- [Task objective] Output word for word the lines from the one with "Describe the element at coordinates (55, 771)" to the final line of the data, both ends included, but skip the pictures.

- [Stored data]

——————

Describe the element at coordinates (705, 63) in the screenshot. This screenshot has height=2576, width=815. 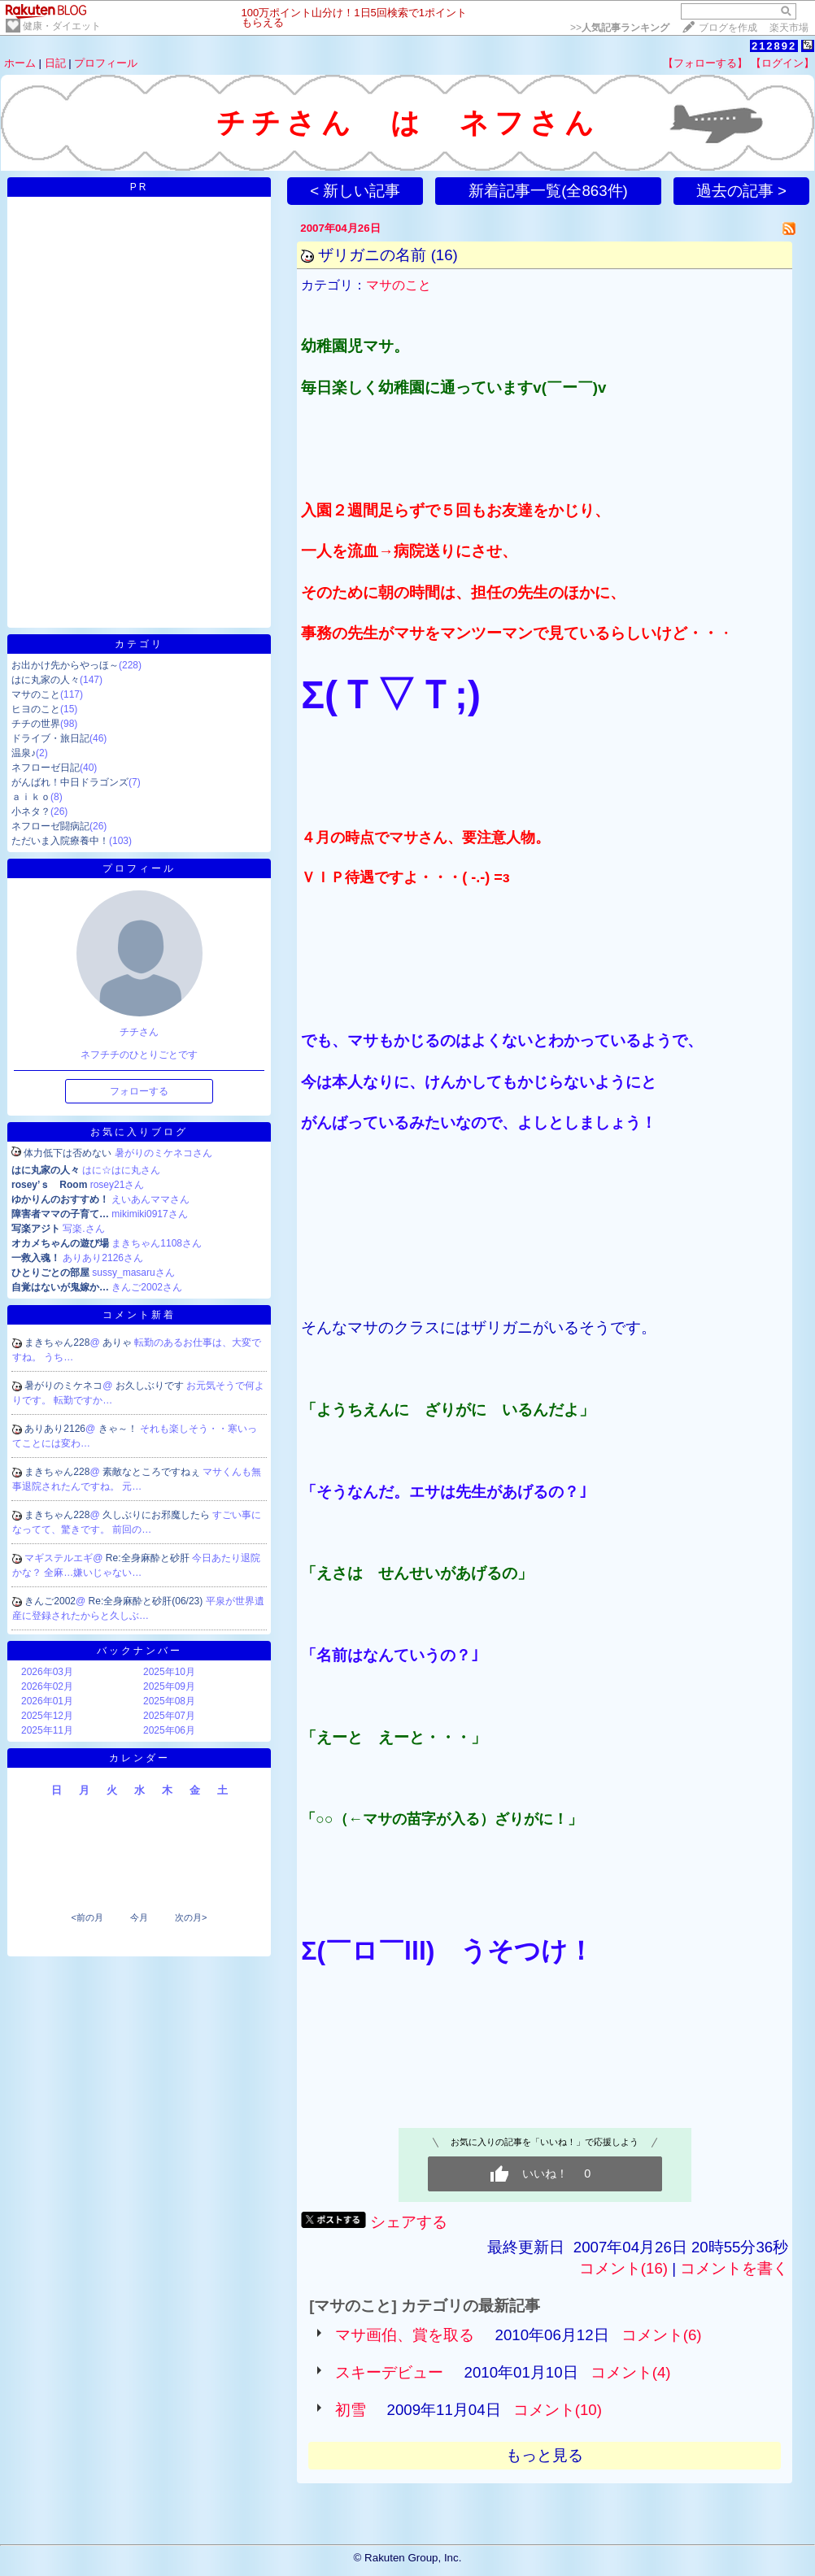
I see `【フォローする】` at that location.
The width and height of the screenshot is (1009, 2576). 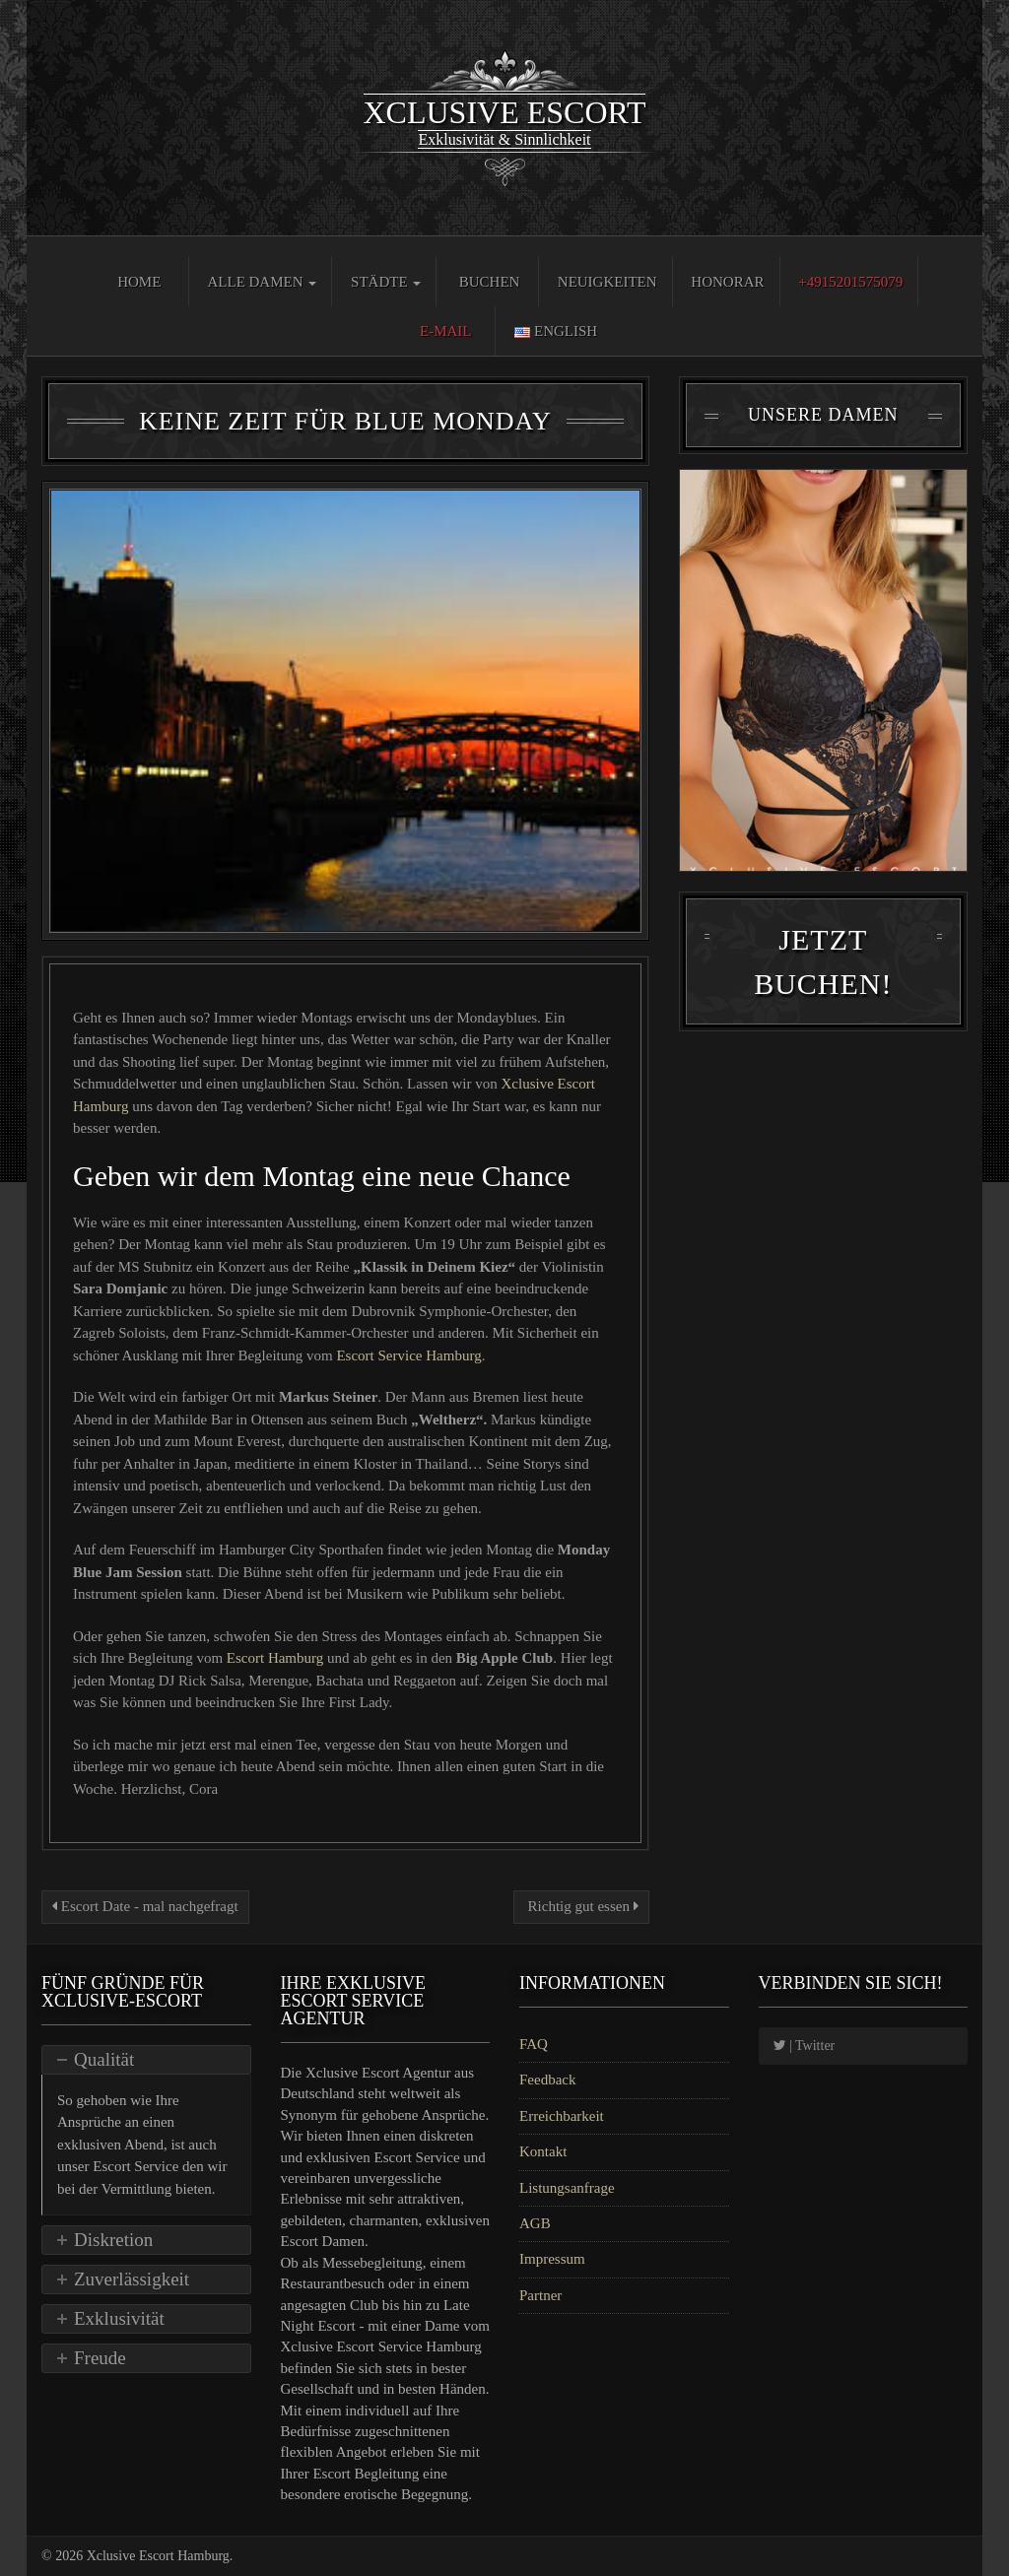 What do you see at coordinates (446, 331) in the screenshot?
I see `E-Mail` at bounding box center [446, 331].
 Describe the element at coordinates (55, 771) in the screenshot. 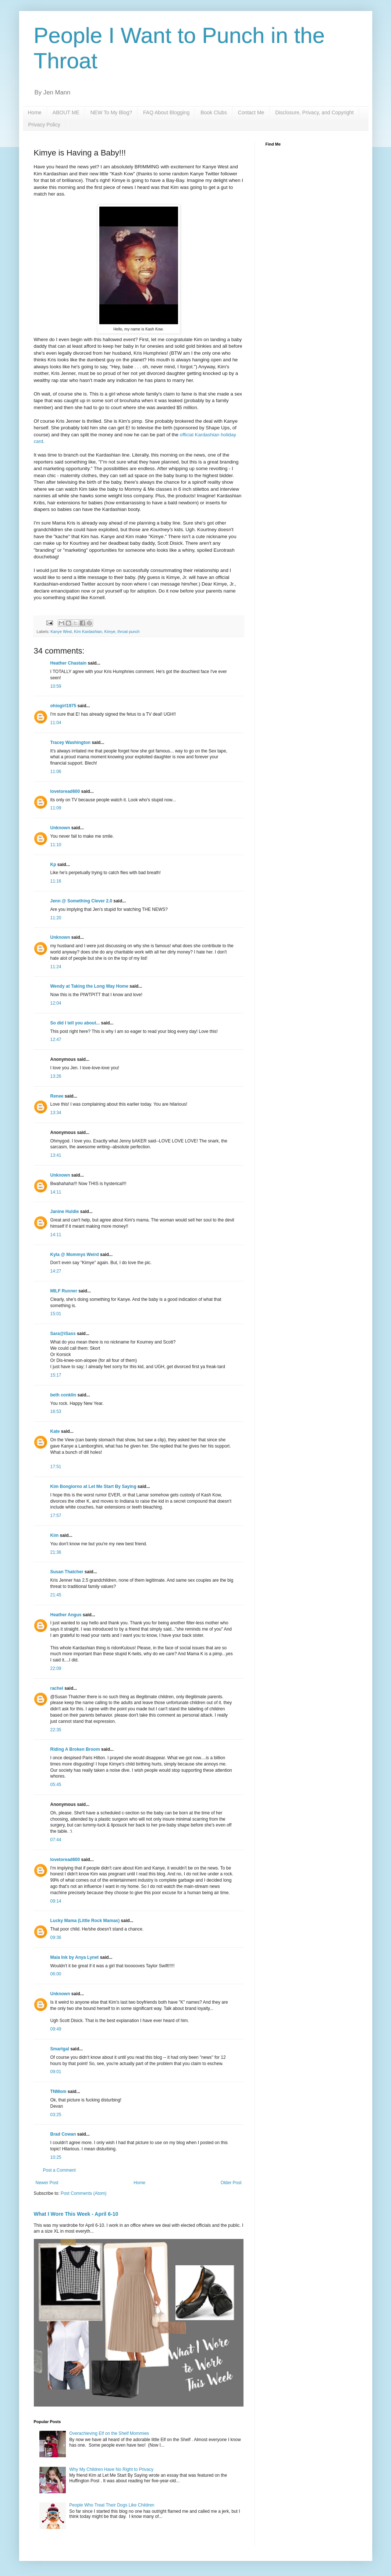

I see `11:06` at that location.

——————

- [The completed task]
 Describe the element at coordinates (55, 771) in the screenshot. 

I see `11:06` at that location.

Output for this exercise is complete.